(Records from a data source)

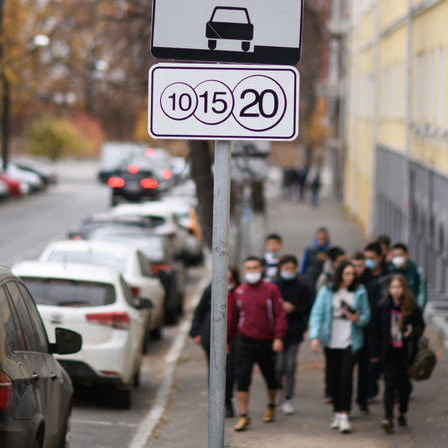
n: «One of the largest inclusive
Ilsur Metshin on the constructi
by «The Good Kazan» is being
Fizra Sports Center: «It is a go
Salavat Kupere»
to come after work and take up
6
07/29/2026
n: «The embankment of Kaban
I.Metshin: “Road repairs are in
 already been landscaped with
in Kazan: we will bring 204 roa
, and a total of 600 trees will
sections to a standard conditio
ed»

__INSTRUCTIONS FOR THE TASK__
What is needed is a word-for-word restatement of the entries, minus any pictures.

__RESPONSE TO THE TASK__
n: «One of the largest inclusive
Ilsur Metshin on the constructi
by «The Good Kazan» is being
Fizra Sports Center: «It is a go
Salavat Kupere»
to come after work and take up
6
07/29/2026
n: «The embankment of Kaban
I.Metshin: “Road repairs are in
 already been landscaped with
in Kazan: we will bring 204 roa
, and a total of 600 trees will
sections to a standard conditio
ed»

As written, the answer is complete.